The Biological Engine: How Hair Is Pulled, Not Pushed, to the Surface

For decades, biology textbooks have maintained that human hair grows through the pressure of new cells, which essentially push the hair shaft out of the follicle. However, a revolutionary study conducted by scientists from L'Oréal Research & Innovation in partnership with Queen Mary University of London has completely overturned this long-standing theory. According to the data published in the journal Nature Communications, hair actually moves upward thanks to a complex cellular tractor system that operates like a microscopic motor. This discovery not only fundamentally alters our understanding of human physiology but also paves the way for the development of entirely new treatments for baldness that focus on mechanical forces rather than just chemical reactions.

The researchers utilized innovative 3D real-time microscopy technology to track the movement of every individual cell within a living human follicle. They discovered that the cells of the outer root sheath are not stationary; instead, they move in a coordinated, spiral-shaped downward trajectory. This synchronized movement generates a mechanical pulling force, or traction, that grips the hair shaft and draws it toward the surface of the skin. The scientific team compared this process to a biological motor or a conveyor belt, where the physical movement of the cells is more significant than the simple act of cell division.

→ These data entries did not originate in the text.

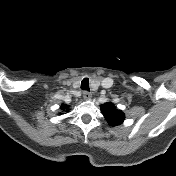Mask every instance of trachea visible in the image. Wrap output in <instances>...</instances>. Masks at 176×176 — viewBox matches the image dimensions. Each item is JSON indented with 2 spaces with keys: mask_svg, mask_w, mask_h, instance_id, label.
I'll return each mask as SVG.
<instances>
[{
  "mask_svg": "<svg viewBox=\"0 0 176 176\" xmlns=\"http://www.w3.org/2000/svg\"><path fill=\"white\" fill-rule=\"evenodd\" d=\"M81 89L85 90V91H89V79L88 78H84L81 82Z\"/></svg>",
  "mask_w": 176,
  "mask_h": 176,
  "instance_id": "1",
  "label": "trachea"
}]
</instances>
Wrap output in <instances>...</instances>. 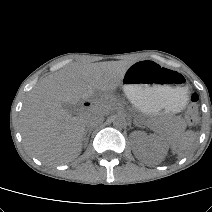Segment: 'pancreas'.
<instances>
[{"mask_svg":"<svg viewBox=\"0 0 212 212\" xmlns=\"http://www.w3.org/2000/svg\"><path fill=\"white\" fill-rule=\"evenodd\" d=\"M107 99H109V102L113 105H115V99L114 98H111V97H108Z\"/></svg>","mask_w":212,"mask_h":212,"instance_id":"pancreas-1","label":"pancreas"}]
</instances>
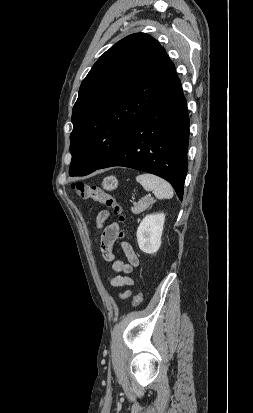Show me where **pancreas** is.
I'll return each mask as SVG.
<instances>
[{"mask_svg":"<svg viewBox=\"0 0 253 413\" xmlns=\"http://www.w3.org/2000/svg\"><path fill=\"white\" fill-rule=\"evenodd\" d=\"M155 203L153 198L144 197L140 201L135 202L134 206L131 208L132 213L140 214L145 211L148 207L152 206Z\"/></svg>","mask_w":253,"mask_h":413,"instance_id":"obj_1","label":"pancreas"}]
</instances>
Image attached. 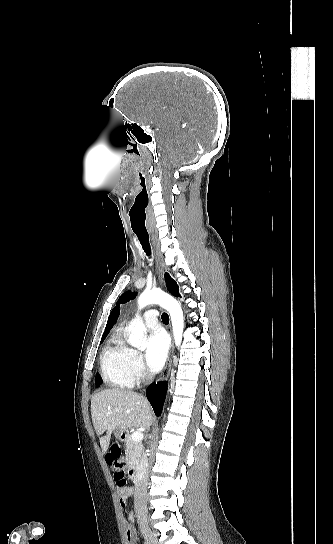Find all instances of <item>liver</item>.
Segmentation results:
<instances>
[{"label":"liver","mask_w":333,"mask_h":544,"mask_svg":"<svg viewBox=\"0 0 333 544\" xmlns=\"http://www.w3.org/2000/svg\"><path fill=\"white\" fill-rule=\"evenodd\" d=\"M91 415L97 435L107 432L99 438L103 454L108 451L113 430L148 428L154 420L146 398L123 389H107L94 394L91 398Z\"/></svg>","instance_id":"6515ba94"}]
</instances>
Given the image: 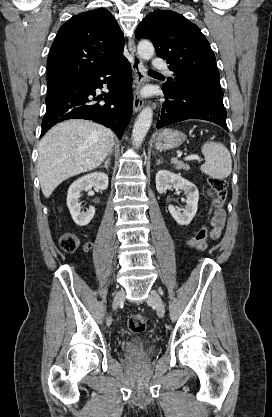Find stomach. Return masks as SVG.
<instances>
[{
  "instance_id": "obj_1",
  "label": "stomach",
  "mask_w": 272,
  "mask_h": 417,
  "mask_svg": "<svg viewBox=\"0 0 272 417\" xmlns=\"http://www.w3.org/2000/svg\"><path fill=\"white\" fill-rule=\"evenodd\" d=\"M185 139L186 136L181 131L164 129L156 135L154 145L158 150H170L179 147Z\"/></svg>"
}]
</instances>
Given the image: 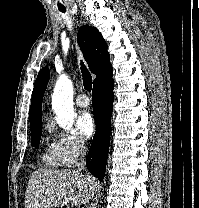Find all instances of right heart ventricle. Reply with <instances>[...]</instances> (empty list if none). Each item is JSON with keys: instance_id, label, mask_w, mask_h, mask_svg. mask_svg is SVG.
I'll use <instances>...</instances> for the list:
<instances>
[{"instance_id": "right-heart-ventricle-1", "label": "right heart ventricle", "mask_w": 199, "mask_h": 208, "mask_svg": "<svg viewBox=\"0 0 199 208\" xmlns=\"http://www.w3.org/2000/svg\"><path fill=\"white\" fill-rule=\"evenodd\" d=\"M42 160L47 166H50L53 168H57L62 165L61 159L55 149L54 142L48 143L47 149L42 154Z\"/></svg>"}]
</instances>
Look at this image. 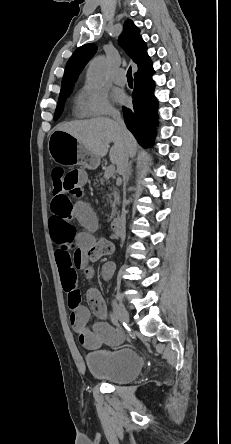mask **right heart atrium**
Returning <instances> with one entry per match:
<instances>
[{"mask_svg":"<svg viewBox=\"0 0 231 444\" xmlns=\"http://www.w3.org/2000/svg\"><path fill=\"white\" fill-rule=\"evenodd\" d=\"M77 110L83 117H106L116 114L107 93L90 85H84L80 90Z\"/></svg>","mask_w":231,"mask_h":444,"instance_id":"1","label":"right heart atrium"}]
</instances>
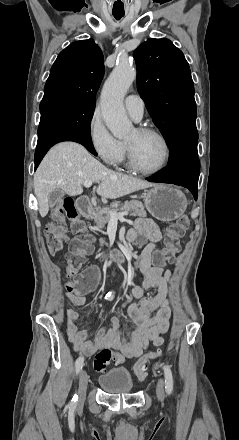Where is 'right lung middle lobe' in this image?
<instances>
[{"label": "right lung middle lobe", "mask_w": 239, "mask_h": 440, "mask_svg": "<svg viewBox=\"0 0 239 440\" xmlns=\"http://www.w3.org/2000/svg\"><path fill=\"white\" fill-rule=\"evenodd\" d=\"M95 107L73 100H52L40 104L38 136L58 129L78 130L90 134Z\"/></svg>", "instance_id": "1"}]
</instances>
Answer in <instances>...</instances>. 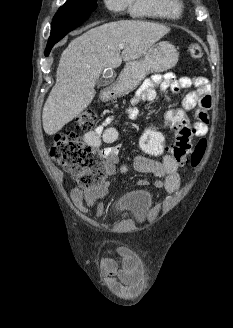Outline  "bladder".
Masks as SVG:
<instances>
[{"label": "bladder", "instance_id": "1", "mask_svg": "<svg viewBox=\"0 0 233 328\" xmlns=\"http://www.w3.org/2000/svg\"><path fill=\"white\" fill-rule=\"evenodd\" d=\"M153 203L152 195L147 191H135L124 196L120 202V210L136 219L144 217Z\"/></svg>", "mask_w": 233, "mask_h": 328}]
</instances>
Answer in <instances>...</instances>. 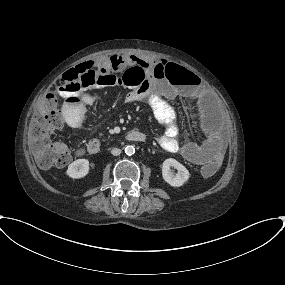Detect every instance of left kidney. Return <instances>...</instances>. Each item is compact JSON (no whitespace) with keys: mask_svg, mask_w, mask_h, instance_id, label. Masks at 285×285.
<instances>
[{"mask_svg":"<svg viewBox=\"0 0 285 285\" xmlns=\"http://www.w3.org/2000/svg\"><path fill=\"white\" fill-rule=\"evenodd\" d=\"M170 167L177 169V174L174 175L171 172ZM189 171L173 158L166 159L162 164V177L163 179L173 187L182 186L189 179Z\"/></svg>","mask_w":285,"mask_h":285,"instance_id":"left-kidney-1","label":"left kidney"}]
</instances>
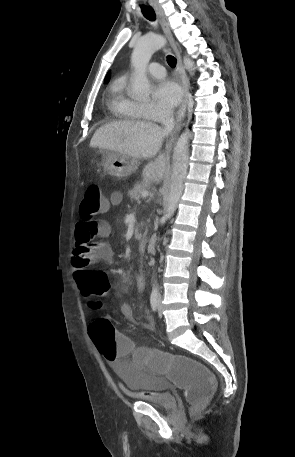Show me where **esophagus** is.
<instances>
[{
    "label": "esophagus",
    "mask_w": 295,
    "mask_h": 457,
    "mask_svg": "<svg viewBox=\"0 0 295 457\" xmlns=\"http://www.w3.org/2000/svg\"><path fill=\"white\" fill-rule=\"evenodd\" d=\"M153 8L157 14V17L162 26V29H163L166 37L168 38L170 45L172 46V48L174 50V53H175V56L177 59L176 69L181 78V84H182V89H183V100H182V104L177 112V117H176V129H178L180 127L181 121L183 120L185 113H186V108H187V104H188V95H189V82H188L185 70L183 68V65H182L180 53L174 42V39H173L171 30L168 26V23L166 22V19L163 15L162 11L158 8V6L154 5ZM171 141H172V139H171ZM171 141L168 143L167 147L171 146Z\"/></svg>",
    "instance_id": "1"
}]
</instances>
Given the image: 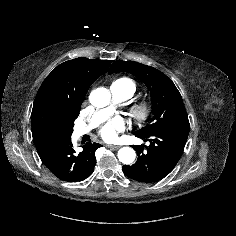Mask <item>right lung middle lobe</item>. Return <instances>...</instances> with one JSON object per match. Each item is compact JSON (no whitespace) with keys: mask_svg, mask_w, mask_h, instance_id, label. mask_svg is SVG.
<instances>
[{"mask_svg":"<svg viewBox=\"0 0 236 236\" xmlns=\"http://www.w3.org/2000/svg\"><path fill=\"white\" fill-rule=\"evenodd\" d=\"M73 125H74V122L65 124V126L62 129L57 130L55 132V135L64 137V138H69L73 132Z\"/></svg>","mask_w":236,"mask_h":236,"instance_id":"1","label":"right lung middle lobe"}]
</instances>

To verify their hypothesis, the team performed two definitive experiments. In the first scenario, they inhibited the process of cell division, known as mitosis, within the follicle. If the traditional pushing model were correct, hair growth should have stopped instantly. However, the hair continued to grow at nearly the same pace. In the second experiment, the scientists blocked a protein called actin, which is responsible for the contraction and movement of cells. In this instance, the growth rate plummeted by more than 80%. This provided the final proof that active mechanical traction, rather than cellular pressure, is the primary driver of hair growth.

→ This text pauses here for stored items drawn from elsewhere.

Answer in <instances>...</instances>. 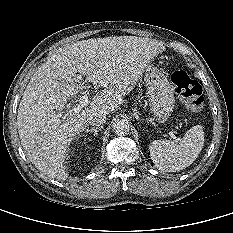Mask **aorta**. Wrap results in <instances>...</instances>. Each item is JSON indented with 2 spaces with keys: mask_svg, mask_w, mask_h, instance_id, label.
Wrapping results in <instances>:
<instances>
[{
  "mask_svg": "<svg viewBox=\"0 0 233 233\" xmlns=\"http://www.w3.org/2000/svg\"><path fill=\"white\" fill-rule=\"evenodd\" d=\"M113 132L118 136L128 134L130 130V123L126 119H117L112 124Z\"/></svg>",
  "mask_w": 233,
  "mask_h": 233,
  "instance_id": "762f6f07",
  "label": "aorta"
}]
</instances>
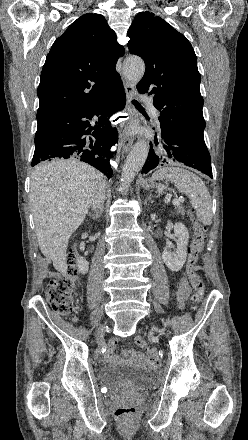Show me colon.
<instances>
[{"instance_id": "obj_1", "label": "colon", "mask_w": 248, "mask_h": 440, "mask_svg": "<svg viewBox=\"0 0 248 440\" xmlns=\"http://www.w3.org/2000/svg\"><path fill=\"white\" fill-rule=\"evenodd\" d=\"M194 222V236L188 251V260L186 272L190 283L194 289L192 302L198 306L205 293V284L198 274V259L204 247L205 227L199 223L192 214ZM68 267L65 274L57 279L51 280L47 286L46 298L51 308L60 316H71L75 310L73 298L74 289L78 282L77 257L75 251L71 249L67 259ZM135 344L139 348H147L144 338L138 336L135 338ZM135 408L122 406L116 409L115 414L118 417L131 416L135 413Z\"/></svg>"}]
</instances>
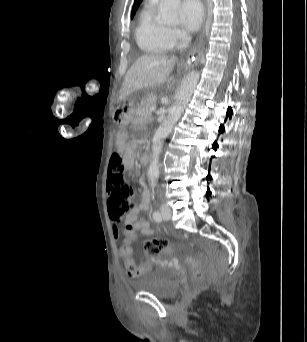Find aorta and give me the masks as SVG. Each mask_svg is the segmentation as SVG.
I'll use <instances>...</instances> for the list:
<instances>
[{"instance_id": "1", "label": "aorta", "mask_w": 307, "mask_h": 342, "mask_svg": "<svg viewBox=\"0 0 307 342\" xmlns=\"http://www.w3.org/2000/svg\"><path fill=\"white\" fill-rule=\"evenodd\" d=\"M181 0H160L159 4V22L167 26H178ZM198 72H190L185 78L175 96V102L169 110V114L159 126L152 142V160L150 162L148 176L149 178H158L159 176V156L163 148V140L172 132L175 122H178L183 110L191 100L193 90L199 82Z\"/></svg>"}]
</instances>
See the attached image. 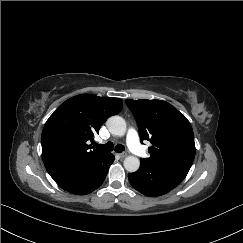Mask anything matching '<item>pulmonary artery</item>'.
<instances>
[{
	"mask_svg": "<svg viewBox=\"0 0 243 243\" xmlns=\"http://www.w3.org/2000/svg\"><path fill=\"white\" fill-rule=\"evenodd\" d=\"M126 142L128 146L137 154L140 155L142 153L140 143H139V137L136 130L130 128L126 134Z\"/></svg>",
	"mask_w": 243,
	"mask_h": 243,
	"instance_id": "e3ab8cb5",
	"label": "pulmonary artery"
}]
</instances>
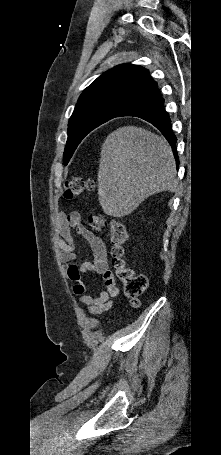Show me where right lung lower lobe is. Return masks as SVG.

For the hair loss industry, these findings represent a major paradigm shift. Most current treatments, such as minoxidil, are focused on increasing blood flow or stimulating cell division. The new research indicates that in cases of alopecia, it may be the motor function of the follicle—its ability to generate the physical force needed to lift the hair—that is compromised. Scientists are now focusing their efforts on identifying molecules that can effectively recharge these cellular engines, offering a potential solution for millions of people who do not respond to traditional treatment methods.

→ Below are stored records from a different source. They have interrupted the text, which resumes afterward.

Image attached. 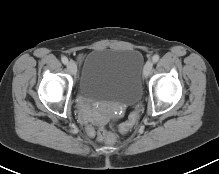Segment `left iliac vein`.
I'll use <instances>...</instances> for the list:
<instances>
[{
  "label": "left iliac vein",
  "instance_id": "obj_1",
  "mask_svg": "<svg viewBox=\"0 0 219 174\" xmlns=\"http://www.w3.org/2000/svg\"><path fill=\"white\" fill-rule=\"evenodd\" d=\"M152 69H153V62L152 61L146 62L143 69V76L147 78L151 74Z\"/></svg>",
  "mask_w": 219,
  "mask_h": 174
}]
</instances>
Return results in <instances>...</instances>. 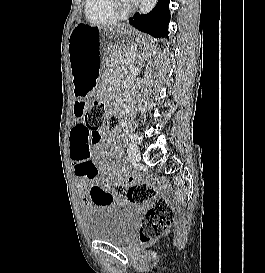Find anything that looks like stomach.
<instances>
[{
  "label": "stomach",
  "mask_w": 265,
  "mask_h": 273,
  "mask_svg": "<svg viewBox=\"0 0 265 273\" xmlns=\"http://www.w3.org/2000/svg\"><path fill=\"white\" fill-rule=\"evenodd\" d=\"M158 40H145L128 28L102 29L78 23L70 33L68 55L75 95H92L98 78H109L116 64H130L136 49H153ZM130 49L133 51H106Z\"/></svg>",
  "instance_id": "0dacf381"
}]
</instances>
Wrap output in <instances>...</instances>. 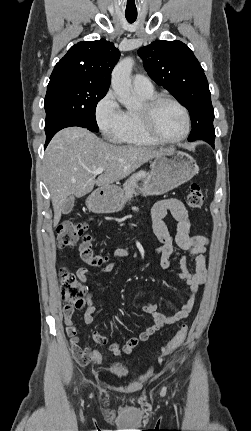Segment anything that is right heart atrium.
Here are the masks:
<instances>
[{
	"mask_svg": "<svg viewBox=\"0 0 251 431\" xmlns=\"http://www.w3.org/2000/svg\"><path fill=\"white\" fill-rule=\"evenodd\" d=\"M94 116L101 133L108 139H116L125 124V111L112 90L98 100Z\"/></svg>",
	"mask_w": 251,
	"mask_h": 431,
	"instance_id": "obj_1",
	"label": "right heart atrium"
}]
</instances>
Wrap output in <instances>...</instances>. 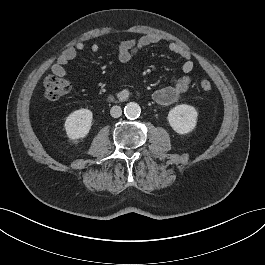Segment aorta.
I'll return each instance as SVG.
<instances>
[{"label":"aorta","mask_w":265,"mask_h":265,"mask_svg":"<svg viewBox=\"0 0 265 265\" xmlns=\"http://www.w3.org/2000/svg\"><path fill=\"white\" fill-rule=\"evenodd\" d=\"M141 108L137 103L130 102L124 108V114L129 119H135L139 117Z\"/></svg>","instance_id":"obj_1"}]
</instances>
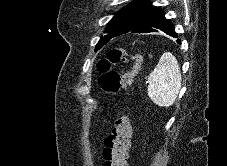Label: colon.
I'll return each mask as SVG.
<instances>
[{
    "mask_svg": "<svg viewBox=\"0 0 227 166\" xmlns=\"http://www.w3.org/2000/svg\"><path fill=\"white\" fill-rule=\"evenodd\" d=\"M121 61L130 64L129 71L119 74L110 70L111 64ZM141 65L140 55L129 53L118 47L110 49L106 58L98 63L101 88L112 95L125 91L131 85L133 77L140 71ZM131 138L132 128L129 119L126 115L119 114L111 134L105 140L103 166H127Z\"/></svg>",
    "mask_w": 227,
    "mask_h": 166,
    "instance_id": "1",
    "label": "colon"
}]
</instances>
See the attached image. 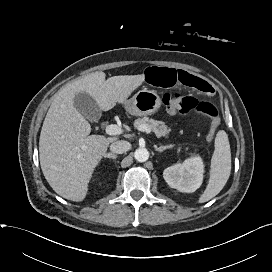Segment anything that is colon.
<instances>
[{"instance_id": "1", "label": "colon", "mask_w": 272, "mask_h": 272, "mask_svg": "<svg viewBox=\"0 0 272 272\" xmlns=\"http://www.w3.org/2000/svg\"><path fill=\"white\" fill-rule=\"evenodd\" d=\"M162 101L170 113L186 114L195 112L209 117L211 119V126L207 137L208 139H213L220 121L218 118V110L212 103L180 93H165Z\"/></svg>"}]
</instances>
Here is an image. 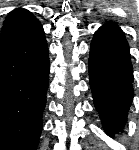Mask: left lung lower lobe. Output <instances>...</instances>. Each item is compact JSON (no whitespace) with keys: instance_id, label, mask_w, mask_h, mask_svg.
<instances>
[{"instance_id":"1","label":"left lung lower lobe","mask_w":139,"mask_h":150,"mask_svg":"<svg viewBox=\"0 0 139 150\" xmlns=\"http://www.w3.org/2000/svg\"><path fill=\"white\" fill-rule=\"evenodd\" d=\"M89 77L94 104L106 133L122 132L133 101L129 46L115 23L99 28L90 46Z\"/></svg>"}]
</instances>
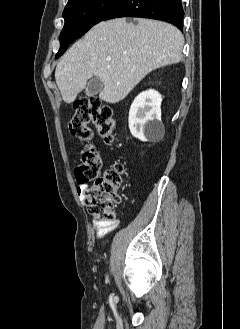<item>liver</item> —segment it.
I'll return each mask as SVG.
<instances>
[{
    "mask_svg": "<svg viewBox=\"0 0 240 329\" xmlns=\"http://www.w3.org/2000/svg\"><path fill=\"white\" fill-rule=\"evenodd\" d=\"M134 22H100L66 52L55 70L64 102L72 103L95 76L104 86L99 98L117 103L151 71L181 61L184 37L176 27L150 19Z\"/></svg>",
    "mask_w": 240,
    "mask_h": 329,
    "instance_id": "obj_1",
    "label": "liver"
}]
</instances>
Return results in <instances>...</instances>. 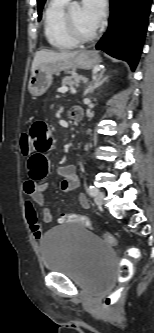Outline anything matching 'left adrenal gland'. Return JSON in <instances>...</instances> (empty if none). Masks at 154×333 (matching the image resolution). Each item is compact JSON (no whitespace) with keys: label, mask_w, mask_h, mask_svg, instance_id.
<instances>
[{"label":"left adrenal gland","mask_w":154,"mask_h":333,"mask_svg":"<svg viewBox=\"0 0 154 333\" xmlns=\"http://www.w3.org/2000/svg\"><path fill=\"white\" fill-rule=\"evenodd\" d=\"M105 69L101 70L100 73L93 78L92 82H90L86 92L92 93L96 88L100 87L105 81L108 80V76L104 77Z\"/></svg>","instance_id":"obj_1"}]
</instances>
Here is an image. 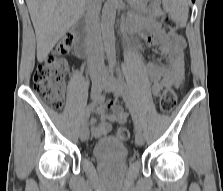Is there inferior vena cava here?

This shift toward mechanical biology suggests that the future of hair restoration lies in understanding the kinetic energy of the follicle. By viewing the hair follicle as a dynamic machine rather than a static tube of cells, researchers can develop more targeted therapies. The integration of these mechanical insights into clinical practice could revolutionize how we approach various forms of hair thinning and loss, moving beyond simple chemical stimulation to a more comprehensive structural restoration.